A rant about nurses in the Mother/Baby unit
This was spurred by seeing someone’s comment about a nurse telling her that right away, while still in the hospital after giving birth, that some localized breast pain she was having was simply hormones. It ended up that the woman actually had plugged ducts, which resulted in mastitis, and she proceeded to get it once again within her little-one’s first 3 weeks.
Some nurses are terrible. I’m located in Canada and our nurses are unionized and understaffed...not sure if those reasons are why some are like this, but many are just so lackadaisical and don’t bother to really look in to things to help.
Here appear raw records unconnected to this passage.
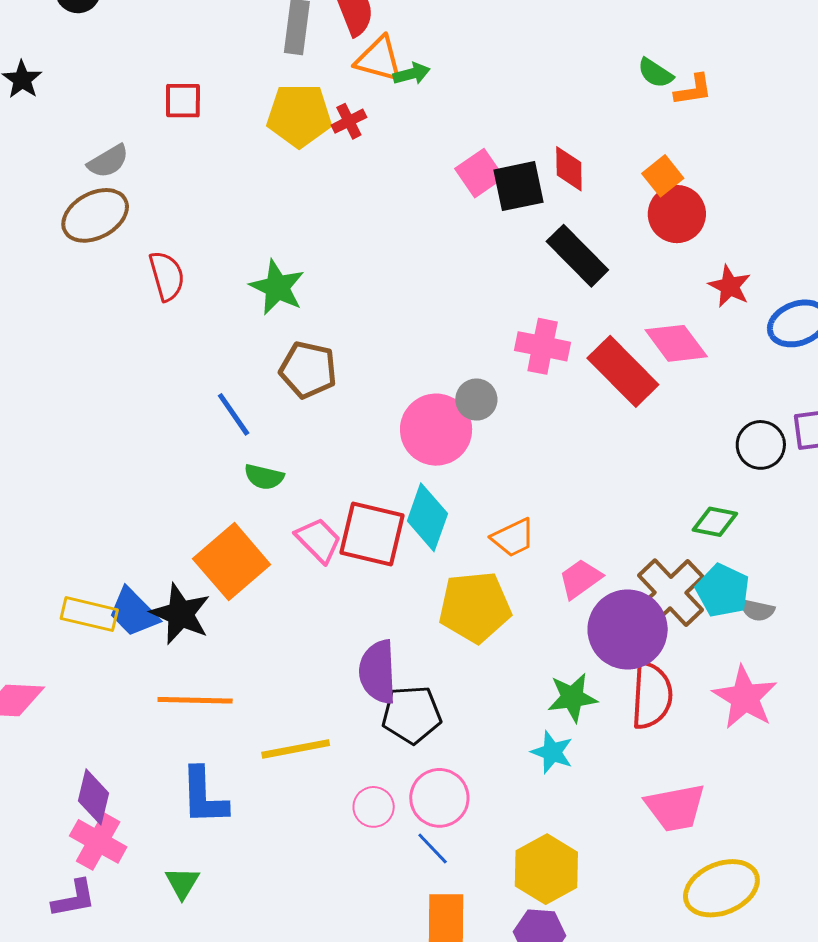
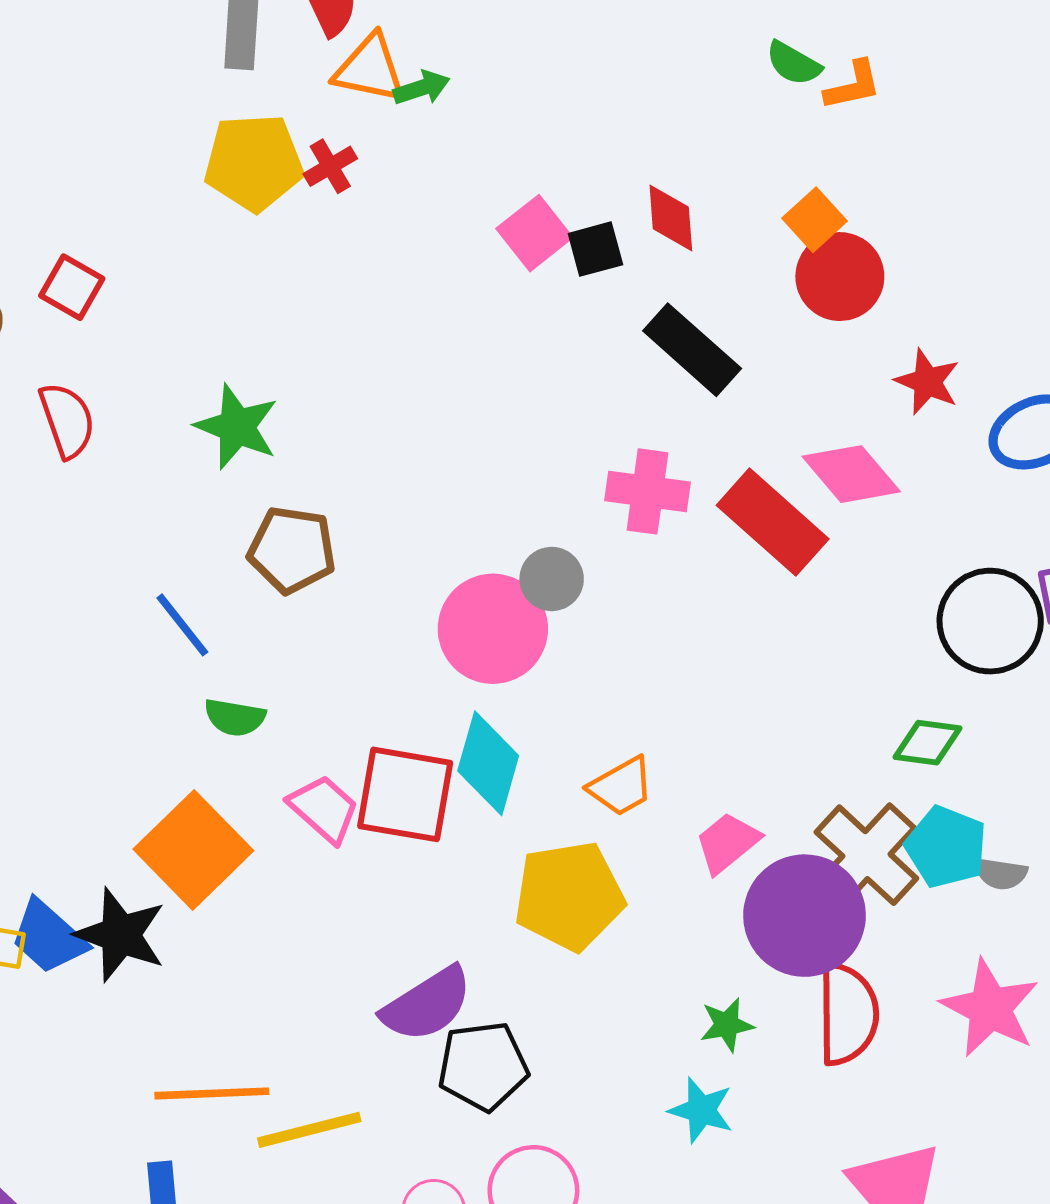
red square: (183, 101) -> (72, 287), moved, turned 33
black square: (519, 186) -> (595, 249), size x0.7
black circle: (761, 445) -> (990, 621), size x1.4
purple semicircle: (378, 672) -> (427, 1004), turned -116
green star: (572, 698) -> (727, 1025), size x0.7
orange line: (195, 700) -> (212, 1093), moved

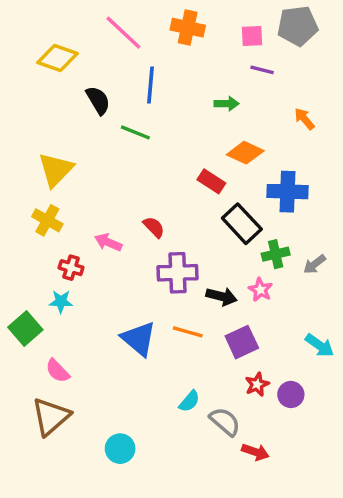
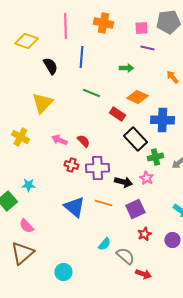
pink line: (123, 33) -> (65, 26), turned 45
green line: (135, 132) -> (91, 93), moved
yellow triangle: (56, 170) -> (42, 103), moved
pink arrow: (108, 242) -> (59, 140), moved
red cross: (71, 268) -> (71, 165), moved
purple circle: (291, 394) -> (172, 240), moved

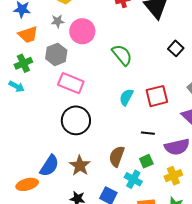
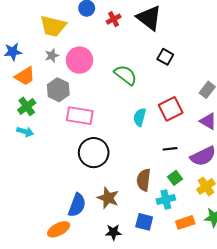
black square: (176, 48) -> (165, 57), moved
cyan cross: (133, 179) -> (166, 199), turned -30

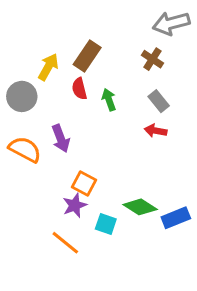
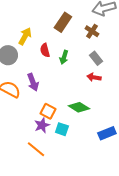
brown rectangle: (87, 56) -> (63, 22), moved
green arrow: (109, 100) -> (64, 57), turned -144
green diamond: (140, 207) -> (79, 107), moved
cyan square: (106, 224) -> (62, 129), moved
We had *one* great nurse during the day, our first day in the Mother/Baby department, and then *one* night-nurse who was wonderful for the full night after, before our 24 hours assessment time was complete. The other nurses all would ignore or say they didn’t know, when we would have mild concerns or questions to ask or answer them with something we thought seemed strange. Then, the “nice” nurse would come around and we would ask her the same question (which we were really hoping to ask her in the first place anyways but she hadn’t been around for a while so we just settled for the inattentive ones lol). She would have a completely different answer, with more facts to go along with and then she’d go get us pamphlets if she could find something that was applicable to our question. Or, if she didn’t know, she’d say she’d go to ask someone and then actually come back with an answer...just going that extra mile to be helpful and help us feel confident as new parents again. My hubby has a 9-yr-old son and I have two girls 8 & 6, so the process isn’t new for us, just not fresh in our minds. So when we had questions, we’d feel almost sort of foolish in the first place, and then be made to feel even worse when we’d get the quick “duh”-answers, or they’d discount our concerns making us feel like we were crazy for wanting an explanation about something or want to better understand other things.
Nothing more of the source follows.